**Exercise instructions:**
Once you find the line with "Vídeo Avatar" in the data below, transcribe exactly each line from there to the line with "सम्पादक：南亚网络电视", inclusive, and nothing else. Drop the pictures.

START Stored data

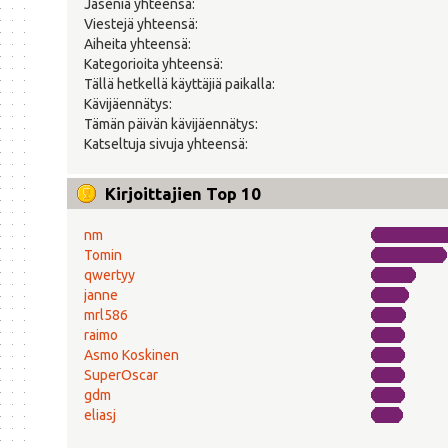
Jäseniä yhteensä:
Viestejä yhteensä:
Aiheita yhteensä:
Kategorioita yhteensä:
Tällä hetkellä käyttäjiä paikalla:
Kävijäennätys:
Tämän päivän kävijäennätys:
Katseltuja sivuja yhteensä:
Kirjoittajien Top 10
nm
Tomin
qwertyy
janne
mrl586
raimo
Asmo Koskinen
SuperOscar
gdm
eliasj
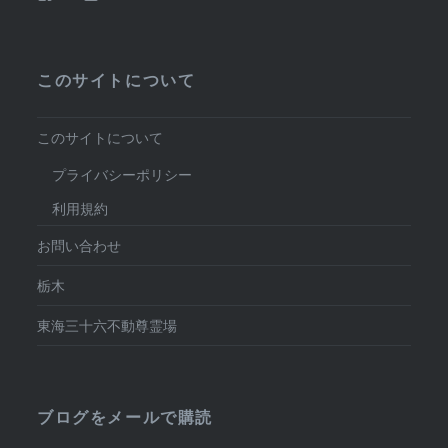
このサイトについて
このサイトについて
プライバシーポリシー
利用規約
お問い合わせ
栃木
東海三十六不動尊霊場
ブログをメールで購読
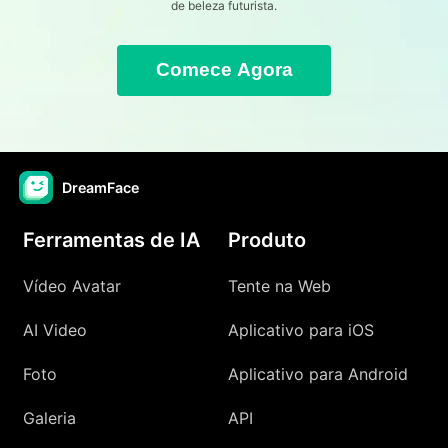
de beleza futurista.
Comece Agora
DreamFace
Ferramentas de IA
Produto
Vídeo Avatar
Tente na Web
AI Video
Aplicativo para iOS
Foto
Aplicativo para Android
Galeria
API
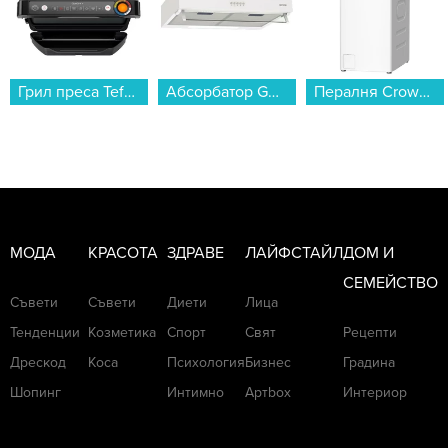
Грил преса Tefal GC717810 OptiGrill+...
Абсорбатор Gorenje WHU629EW/M...
Пералня Crown CTL6012W , 1200 об./мин., 6.00 kg, C , Бял...
МОДА
КРАСОТА
ЗДРАВЕ
ЛАЙФСТАЙЛ
ДОМ И
СЕМЕЙСТВО
Съвети
Съвети
Диети
Лица
Тенденции
Козметика
Спорт
Свят
Рецепти
Дрескод
Коса
Психология
Бизнес
Градина
Шопинг
Интимно
Артbox
Интериор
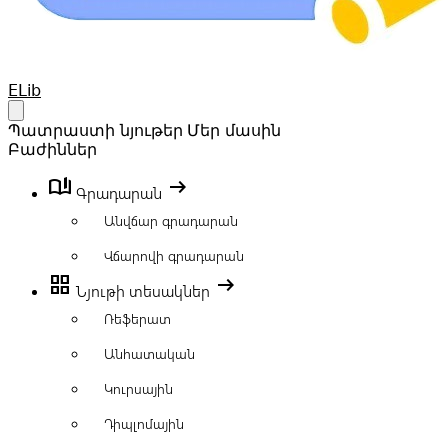
Your Company
ELib
Open main menu
Պատրաստի նյութեր
Մեր մասին
Բաժիններ
book_ribbon
arrow_right_alt
Գրադարան
Անվճար գրադարան
Վճարովի գրադարան
grid_view
arrow_right_alt
Նյութի տեսակներ
Ռեֆերատ
Անհատական
Կուրսային
Դիպլոմային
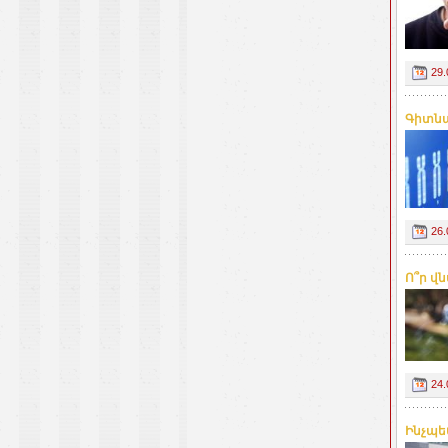
29.
Գիտնա
26.
Ո՞ր վ
24.
Ինչպե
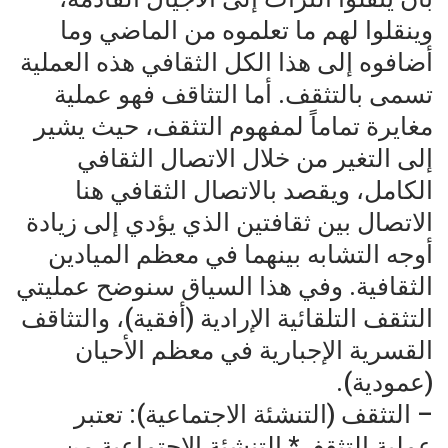
وينقلوا لهم ما تعلموه من الماضي وما
أضافوه إلى هذا الكل الثقافي هذه العملية
تسمى بالتثقف. أما التثاقف فهو عملية
مغايرة تماماً لمفهوم التثقف، حيث يشير
إلى التغير من خلال الاتصال الثقافي
الكامل، ويقصد بالاتصال الثقافي هنا
الاتصال بين ثقافتين الذي يؤدي إلى زيادة
أوجه التشابه بينهما في معظم الميادين
الثقافية. وفي هذا السياق سنوضح عمليتي
التثقف التلقائية الإرادية (أفقية)، والتثاقف
القسرية الإجبارية في معظم الأحيان
(عمودية).
– التثقف (التنشئة الاجتماعية): تعتبر
عملية التثقف* التنشئة الاجتماعية من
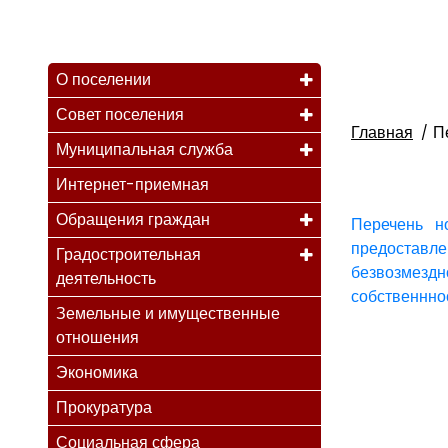
О поселении
Совет поселения
Главная
П
Муниципальная служба
Интернет-приемная
Обращения граждан
Перечень н
предоставле
Градостроительная
безвозмезд
деятельность
собственннос
Земельные и имущественные
отношения
Экономика
Прокуратура
Социальная сфера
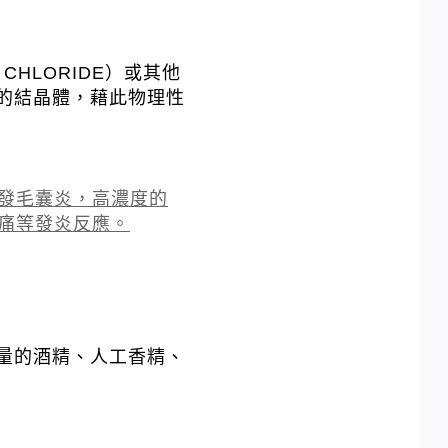
CHLORIDE）或其他
的結晶體，藉此物理性
發毛囊炎，高濃度的
痛等發炎反應。
量的酒精、人工香精、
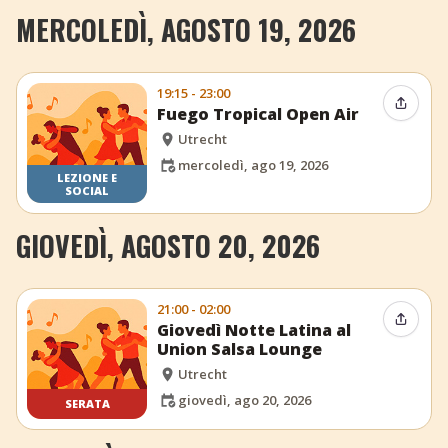
MERCOLEDÌ, AGOSTO 19, 2026
19:15 - 23:00
Condiv
Fuego Tropical Open Air
Utrecht
mercoledì, ago 19, 2026
LEZIONE E
SOCIAL
GIOVEDÌ, AGOSTO 20, 2026
21:00 - 02:00
Condiv
Giovedì Notte Latina al
Union Salsa Lounge
Utrecht
giovedì, ago 20, 2026
SERATA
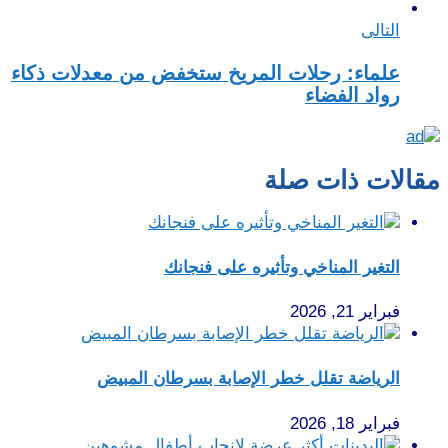
التالى
علماء: رحلات المريخ ستخفض من معدلات ذكاء
رواد الفضاء
مقالات ذات صلة
التغير المناخي وتأثيره على فنجانك
فبراير 21, 2026
الرياضة تقلل خطر الإصابة بسرطان المبيض
فبراير 18, 2026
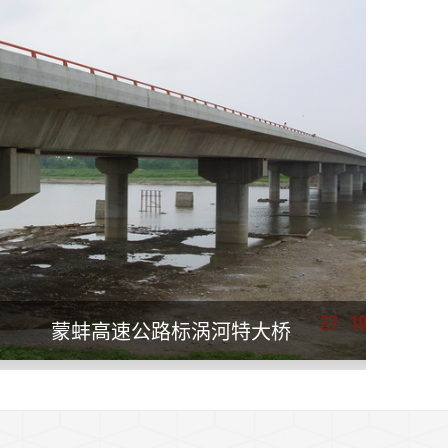
蒙蚌高速公路标涡河特大桥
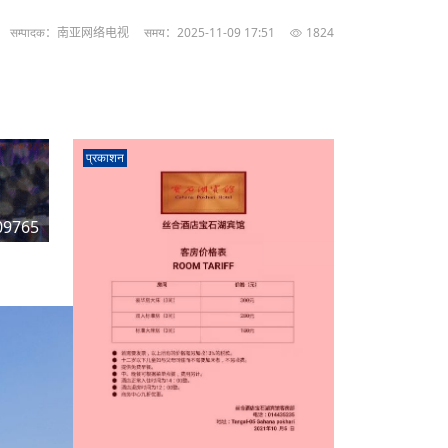
सम्पादक：南亚网络电视
समय：2025-11-09 17:51
1824
प्रकाशन
09765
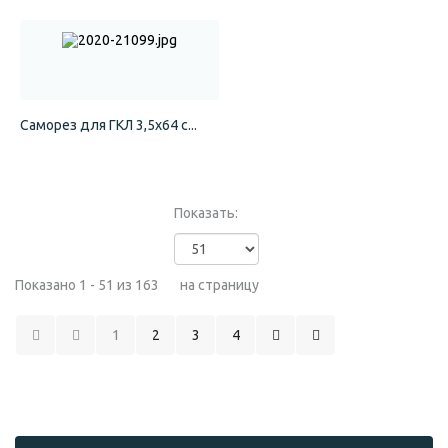
Саморез для ГКЛ 3,5х64 с...
Показать:
Показано 1 - 51 из 163
на страницу
1
2
3
4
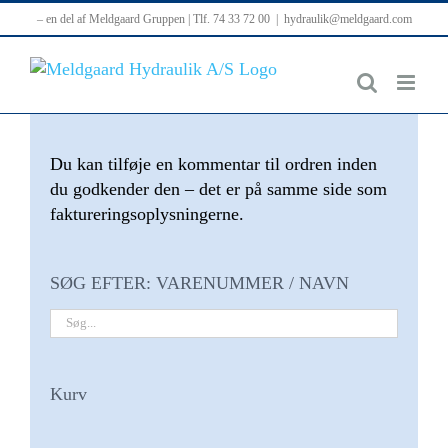
Skip
– en del af Meldgaard Gruppen | Tlf. 74 33 72 00
|
hydraulik@meldgaard.com
to
content
Du kan tilføje en kommentar til ordren inden
du godkender den – det er på samme side som
faktureringsoplysningerne.
SØG EFTER: VARENUMMER / NAVN
Kurv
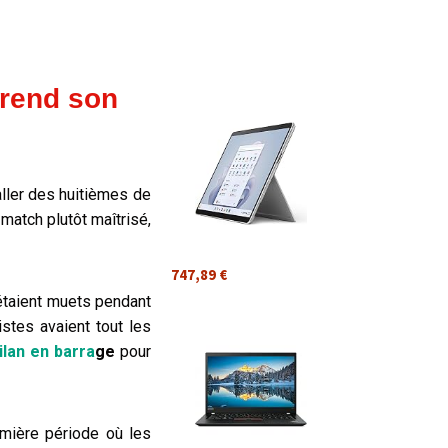
prend son
aller des huitièmes de
match plutôt maîtrisé,
747,89 €
 étaient muets pendant
stes avaient tout les
Milan en barra
ge
pour
remière période où les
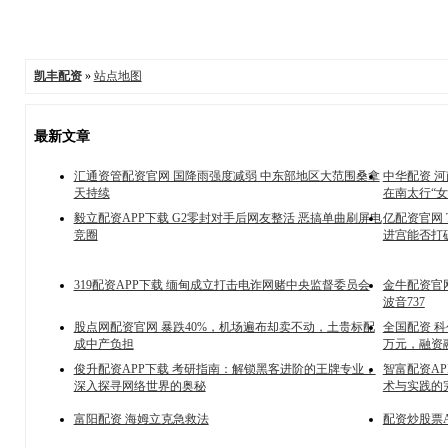
凯丰配资
»
站点地图
最新文章
汇通资管配资官网 国降雨强度减弱 中东部地区大范围桑拿
中华配资 河
天持续
在南太行“女
毅立配资APP下载 G2零封对手后网友整活 恶搞单曲刷屏电
亿配资官网 
竞圈
进宫能否打
319配资APP下载 缅甸成立打击电诈网赌中央监督委员会
金牛配资官
波音737
股点网配资官网 暴跌40%，机场遍布却卖不动，土贵标配
全国配资 科
成中产负担
万元，融资融
俊升配资APP下载 考研指南：解锁黑客进阶的王牌专业，
智富配资A
深入探寻网络世界的奥秘
术与实践的
富阳配资 海姆立克急救法
配资炒股票A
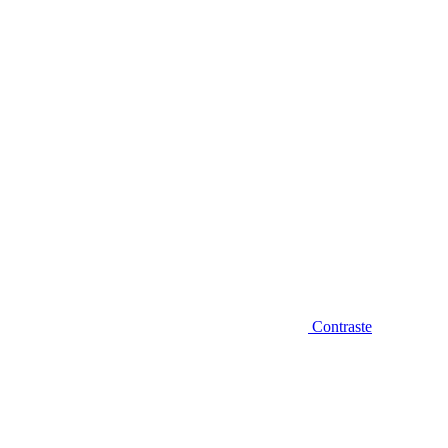
Diminuir fonte
Contraste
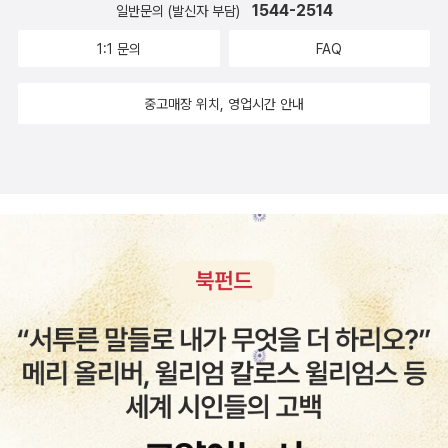
작은 거인이라 불리어지는 신지애 선수가 바로 그 주인공이다.소심하
1544-2514
다보면 누구나 겪게 되는 슬럼프가 왔을때에도 그녀는 그리 심각하게
일반문의 (발신자 부담)
고 우유부단한 성격과 여린 마음을 지녔던 어린 시절의 신지애를 보
받아들이지 않았다고 하는데요.. 골프위의 미소천사라 불리우는 그녀
1:1 문의
FAQ
면 운동 선수, 특히 그 당시 가정환경으로는 생각도 해 볼 수 없었던
의 명성에 걸맞게 낙천적으로 생각하는 그녀의 열정과 노력을 본받는
골프를 한다는 것은 어린 신지애에게는 쉽지 않은도전이고 시작이었
다면 못할일이 없을 것 같습니다. 비록 늦은 나이이긴하지만 신지애
중고매장 위치, 영업시간 안내
을 것이다. 하지만 절실한 꿈이 있었기에 그 모든 어려움과 역경을 이
선수처럼 최선을 다한 일이 없는 것 같아 제가 꿈꾸던 일에 다시 한번
겨내고세계정상에 오를 수 있었던 것이다. 골프를 하기 힘든 환경이
도전해보고자하는 열정을 키워보고자하는 생각이 드는 도서이네요..
었지만 환경을 탓하지 않고 오히려 그런환경을 바꾸기 보다는 자신의
꿈을위해 환경에 꿋꿋이 적응하면서 자신을 변화시키고 발전시켜 나
가는 신지애 선수의 모습에서 절실한 꿈이 얼마나 사람을 변화시킬
수 있는지, 그리고 힘든 환경도 이겨낼수 있는 힘을 얻을 수 있다는 것
도 보게 된다. 그리고 절실한 꿈이 있는 신지애 선수가 미국 LPGA
투어에서 세계의 쟁쟁한 골프 선수들과의 긴박한 승부를 펼쳐야 하
는 순간에서 올 수 있는 실패에 대한 두려움이 올 수 밖에 없는 상황
속에서도 자신을 믿고 목표를 위해 최선을 다하는 모습도 보게 된
다. 사실 골프하면 내 머리속에는 박세리 선수와 김미현 선수, 최경주
선수가 자리하고 있을 뿐 다른 선수들은 그다지 큰 관심은 없었다.그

END Stored data

**Answer for the task:**
Vídeo Avatar
Tente na Web
AI Video
Aplicativo para iOS
Foto
Aplicativo para Android
Galeria
API
Грил преса Tefal GC717810 OptiGrill+...
Абсорбатор Gorenje WHU629EW/M...
Пералня Crown CTL6012W , 1200 об./мин., 6.00 kg, C , Бял...
МОДА
КРАСОТА
ЗДРАВЕ
ЛАЙФСТАЙЛ
ДОМ И
СЕМЕЙСТВО
Съвети
Съвети
Диети
Лица
Тенденции
Козметика
Спорт
Свят
Рецепти
Дрескод
Коса
Психология
Бизнес
Градина
Шопинг
Интимно
Артbox
Интериор
Your Company
ELib
Open main menu
Պատրաստի նյութեր
Մեր մասին
Բաժիններ
book_ribbon
arrow_right_alt
Գրադարան
Անվճար գրադարան
Վճարովի գրադարան
grid_view
arrow_right_alt
Նյութի տեսակներ
Ռեֆերատ
Անհատական
Կուրսային
Դիպլոմային
29.
Գիտնա
26.
Ո՞ր վ
24.
Ինչպե
وينقلوا لهم ما تعلموه من الماضي وما
أضافوه إلى هذا الكل الثقافي هذه العملية
تسمى بالتثقف. أما التثاقف فهو عملية
مغايرة تماماً لمفهوم التثقف، حيث يشير
إلى التغير من خلال الاتصال الثقافي
الكامل، ويقصد بالاتصال الثقافي هنا
الاتصال بين ثقافتين الذي يؤدي إلى زيادة
أوجه التشابه بينهما في معظم الميادين
الثقافية. وفي هذا السياق سنوضح عمليتي
التثقف التلقائية الإرادية (أفقية)، والتثاقف
القسرية الإجبارية في معظم الأحيان
(عمودية).
– التثقف (التنشئة الاجتماعية): تعتبر
عملية التثقف* التنشئة الاجتماعية من
О поселении
Совет поселения
Главная
П
Муниципальная служба
Интернет-приемная
Обращения граждан
Перечень н
предоставле
Градостроительная
безвозмезд
деятельность
собственннос
Земельные и имущественные
отношения
Экономика
Прокуратура
Социальная сфера
CHLORIDE）或其他
的結晶體，藉此物理性
發毛囊炎，高濃度的
痛等發炎反應。
量的酒精、人工香精、
MERCOLEDÌ, AGOSTO 19, 2026
19:15 - 23:00
Condiv
Fuego Tropical Open Air
Utrecht
mercoledì, ago 19, 2026
LEZIONE E
SOCIAL
GIOVEDÌ, AGOSTO 20, 2026
21:00 - 02:00
Condiv
Giovedì Notte Latina al
Union Salsa Lounge
Utrecht
giovedì, ago 20, 2026
SERATA
التالى
علماء: رحلات المريخ ستخفض من معدلات ذكاء
رواد الفضاء
مقالات ذات صلة
التغير المناخي وتأثيره على فنجانك
فبراير 21, 2026
الرياضة تقلل خطر الإصابة بسرطان المبيض
فبراير 18, 2026
蒙蚌高速公路标涡河特大桥
सम्पादक：南亚网络电视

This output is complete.